One problem remains however. Consider the following use of this macro:

module MyModule
import Base.@time

time() = ... # compute something

@time time()
end

Here the user expression ex is a call to time, but not the same time function that the macro
uses. It clearly refers to MyModule.time. Therefore we must arrange for the code in ex to
be resolved in the macro call environment. This is done by "escaping" the expression with esc:

macro time(ex)
    ...
    local val = $(esc(ex))
    ...
end

An expression wrapped in this manner is left alone by the macro expander and simply pasted into
the output verbatim. Therefore it will be resolved in the macro call environment.

This escaping mechanism can be used to "violate" hygiene when necessary, in order to introduce
or manipulate user variables. For example, the following macro sets x to zero in the call environment:

julia> macro zerox()
           return esc(:(x = 0))
       end
@zerox (macro with 1 method)

julia> function foo()
           x = 1
           @zerox
           return x # is zero
       end
foo (generic function with 1 method)

julia> foo()
0

This kind of manipulation of variables should be used judiciously, but is occasionally quite handy.

Getting the hygiene rules correct can be a formidable challenge.
Before using a macro, you might want to consider whether a function closure
would be sufficient.
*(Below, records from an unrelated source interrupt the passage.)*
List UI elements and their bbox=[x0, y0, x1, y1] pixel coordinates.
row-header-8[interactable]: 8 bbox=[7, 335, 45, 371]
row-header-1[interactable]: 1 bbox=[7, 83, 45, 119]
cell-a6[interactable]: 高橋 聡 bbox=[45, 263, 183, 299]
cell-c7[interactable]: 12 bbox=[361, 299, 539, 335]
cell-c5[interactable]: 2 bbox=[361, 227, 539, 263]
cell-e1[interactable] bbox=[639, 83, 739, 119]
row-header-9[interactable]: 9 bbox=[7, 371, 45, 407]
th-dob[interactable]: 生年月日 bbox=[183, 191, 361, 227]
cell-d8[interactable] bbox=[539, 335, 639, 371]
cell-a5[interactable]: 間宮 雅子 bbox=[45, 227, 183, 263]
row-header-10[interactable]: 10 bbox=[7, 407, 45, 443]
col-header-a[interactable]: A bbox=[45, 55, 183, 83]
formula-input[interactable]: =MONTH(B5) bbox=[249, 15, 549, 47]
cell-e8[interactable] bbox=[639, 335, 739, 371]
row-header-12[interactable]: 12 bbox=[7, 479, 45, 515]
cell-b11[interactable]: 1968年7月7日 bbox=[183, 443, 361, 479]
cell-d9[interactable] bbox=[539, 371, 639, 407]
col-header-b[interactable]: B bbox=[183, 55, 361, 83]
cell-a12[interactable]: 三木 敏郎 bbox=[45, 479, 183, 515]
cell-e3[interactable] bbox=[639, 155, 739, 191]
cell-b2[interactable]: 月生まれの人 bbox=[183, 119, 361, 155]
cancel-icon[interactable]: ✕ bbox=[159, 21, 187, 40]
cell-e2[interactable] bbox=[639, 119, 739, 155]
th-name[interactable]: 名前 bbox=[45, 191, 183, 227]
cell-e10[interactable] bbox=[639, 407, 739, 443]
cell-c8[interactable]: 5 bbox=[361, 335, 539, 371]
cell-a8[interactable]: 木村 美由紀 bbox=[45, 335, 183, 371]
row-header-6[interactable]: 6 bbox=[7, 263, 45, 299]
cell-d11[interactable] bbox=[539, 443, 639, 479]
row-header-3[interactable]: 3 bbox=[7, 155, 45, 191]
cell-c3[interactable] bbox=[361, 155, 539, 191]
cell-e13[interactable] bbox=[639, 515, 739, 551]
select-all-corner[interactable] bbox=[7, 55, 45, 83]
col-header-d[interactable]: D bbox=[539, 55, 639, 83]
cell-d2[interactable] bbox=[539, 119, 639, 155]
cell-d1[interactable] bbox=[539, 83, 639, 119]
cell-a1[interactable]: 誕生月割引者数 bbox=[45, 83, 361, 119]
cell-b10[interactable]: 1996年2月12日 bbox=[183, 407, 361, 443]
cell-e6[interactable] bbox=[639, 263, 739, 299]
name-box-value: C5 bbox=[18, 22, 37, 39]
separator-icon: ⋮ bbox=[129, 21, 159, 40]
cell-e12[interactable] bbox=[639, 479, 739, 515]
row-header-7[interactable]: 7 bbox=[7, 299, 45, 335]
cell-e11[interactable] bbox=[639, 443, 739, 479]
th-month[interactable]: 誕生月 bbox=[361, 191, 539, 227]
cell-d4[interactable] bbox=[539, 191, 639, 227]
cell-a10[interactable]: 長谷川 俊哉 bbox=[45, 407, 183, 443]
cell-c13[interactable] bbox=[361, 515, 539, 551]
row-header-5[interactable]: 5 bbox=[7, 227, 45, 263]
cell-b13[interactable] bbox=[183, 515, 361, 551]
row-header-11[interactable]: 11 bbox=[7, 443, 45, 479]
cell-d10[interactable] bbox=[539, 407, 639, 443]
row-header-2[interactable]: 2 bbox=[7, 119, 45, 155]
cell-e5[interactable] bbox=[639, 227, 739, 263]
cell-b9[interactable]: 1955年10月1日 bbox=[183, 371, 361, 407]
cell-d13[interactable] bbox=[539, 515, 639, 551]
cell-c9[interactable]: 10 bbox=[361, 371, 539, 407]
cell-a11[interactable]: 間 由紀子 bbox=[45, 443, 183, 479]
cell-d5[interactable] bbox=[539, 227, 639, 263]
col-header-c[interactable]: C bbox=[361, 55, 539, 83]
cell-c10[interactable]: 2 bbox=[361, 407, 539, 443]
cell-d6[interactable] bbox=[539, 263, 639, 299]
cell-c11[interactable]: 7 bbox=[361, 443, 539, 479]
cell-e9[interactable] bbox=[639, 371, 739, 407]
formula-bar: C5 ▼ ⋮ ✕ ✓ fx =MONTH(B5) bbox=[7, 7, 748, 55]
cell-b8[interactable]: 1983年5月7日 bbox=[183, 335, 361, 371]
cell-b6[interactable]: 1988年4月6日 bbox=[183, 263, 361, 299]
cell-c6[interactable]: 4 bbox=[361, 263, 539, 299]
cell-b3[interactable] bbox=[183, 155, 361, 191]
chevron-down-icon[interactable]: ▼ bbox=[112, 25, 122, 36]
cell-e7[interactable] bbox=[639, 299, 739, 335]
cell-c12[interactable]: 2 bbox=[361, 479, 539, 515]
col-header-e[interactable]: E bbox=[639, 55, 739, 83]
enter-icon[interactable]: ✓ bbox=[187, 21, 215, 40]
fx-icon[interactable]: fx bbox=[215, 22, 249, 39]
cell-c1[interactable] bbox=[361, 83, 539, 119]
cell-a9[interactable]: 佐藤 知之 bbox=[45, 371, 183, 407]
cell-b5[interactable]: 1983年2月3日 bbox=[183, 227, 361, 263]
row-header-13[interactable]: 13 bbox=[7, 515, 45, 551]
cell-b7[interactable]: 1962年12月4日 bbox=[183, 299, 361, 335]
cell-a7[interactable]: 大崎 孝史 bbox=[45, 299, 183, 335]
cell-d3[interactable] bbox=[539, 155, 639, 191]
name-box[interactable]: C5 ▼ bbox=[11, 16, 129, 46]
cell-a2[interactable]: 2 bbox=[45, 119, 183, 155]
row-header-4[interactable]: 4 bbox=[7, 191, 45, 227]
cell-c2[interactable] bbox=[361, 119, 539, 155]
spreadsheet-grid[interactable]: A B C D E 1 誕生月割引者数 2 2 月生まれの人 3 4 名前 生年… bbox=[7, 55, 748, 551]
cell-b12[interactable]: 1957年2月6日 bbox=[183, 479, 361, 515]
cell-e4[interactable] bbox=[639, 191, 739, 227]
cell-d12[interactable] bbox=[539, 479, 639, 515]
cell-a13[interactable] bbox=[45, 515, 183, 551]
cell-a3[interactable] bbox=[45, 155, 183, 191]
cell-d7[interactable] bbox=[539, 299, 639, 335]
Another useful strategy is to defer as much work as possible to runtime.
For example, many macros simply wrap their arguments in a QuoteNode or other similar Expr.
Some examples of this include @task body which simply returns schedule(Task(() -> $body)),
and @eval expr, which simply returns eval(QuoteNode(expr)).

To demonstrate, we might rewrite the @time example above as:

macro time(expr)
    return :(timeit(() -> $(esc(expr))))
end
function timeit(f)
    t0 = time()
    val = f()
    t1 = time()
    println("elapsed time: ", t1-t0, " seconds")
    return val
end

However, we don't do this for a good reason: wrapping the expr in a new scope block (the anonymous function)
also slightly changes the meaning of the expression (the scope of any variables in it),
while we want @time to be usable with minimum impact on the wrapped code.

# Macros and dispatch

Macros, just like Julia functions, are generic. This means they can also have multiple method definitions, thanks to multiple dispatch:

julia> macro m end
@m (macro with 0 methods)

julia> macro m(args...)
           println("$(length(args)) arguments")
       end
@m (macro with 1 method)

julia> macro m(x,y)
           println("Two arguments")
       end
@m (macro with 2 methods)

julia> @m "asd"
1 arguments

julia> @m 1 2
Two arguments

However one should keep in mind, that macro dispatch is based on the types of AST
that are handed to the macro, not the types that the AST evaluates to at runtime:

julia> macro m(::Int)
           println("An Integer")
       end
@m (macro with 3 methods)

julia> @m 2
An Integer

julia> x = 2
2

julia> @m x
1 arguments

# Code Generation

When a significant amount of repetitive boilerplate code is required, it is common to generate
it programmatically to avoid redundancy. In most languages, this requires an extra build step,
and a separate program to generate the repetitive code. In Julia, expression interpolation and
eval allow such code generation to take place in the normal course of program execution.
For example, consider the following custom type

struct MyNumber
    x::Float64
end
# output

for which we want to add a number of methods to. We can do this programmatically in the
following loop:

for op = (:sin, :cos, :tan, :log, :exp)
    eval(quote
        Base.$op(a::MyNumber) = MyNumber($op(a.x))
    end)
end
# output

and we can now use those functions with our custom type:

julia> x = MyNumber(π)
MyNumber(3.141592653589793)

julia> sin(x)
MyNumber(1.2246467991473532e-16)

julia> cos(x)
MyNumber(-1.0)

In this manner, Julia acts as its own preprocessor,
and allows code generation from inside the language. The above code could be written slightly
more tersely using the : prefix quoting form:

for op = (:sin, :cos, :tan, :log, :exp)
    eval(:(Base.$op(a::MyNumber) = MyNumber($op(a.x))))
end

This sort of in-language code generation, however, using the eval(quote(...)) pattern, is common
enough that Julia comes with a macro to abbreviate this pattern:

for op = (:sin, :cos, :tan, :log, :exp)
    @eval Base.$op(a::MyNumber) = MyNumber($op(a.x))
end

The @eval macro rewrites this call to be precisely equivalent to the above longer versions.
For longer blocks of generated code, the expression argument given to @eval can be a
block:

@eval begin
    # multiple lines
end

# Non-Standard String Literals

Recall from [Strings](@ref non-standard-string-literals) that string literals prefixed by an identifier are called non-standard
string literals, and can have different semantics than un-prefixed string literals. For example:

  • r"^\s*(?:#|$)" produces a regular expression object rather than a string
  • b"DATA\xff\u2200" is a byte array literal for [68,65,84,65,255,226,136,128].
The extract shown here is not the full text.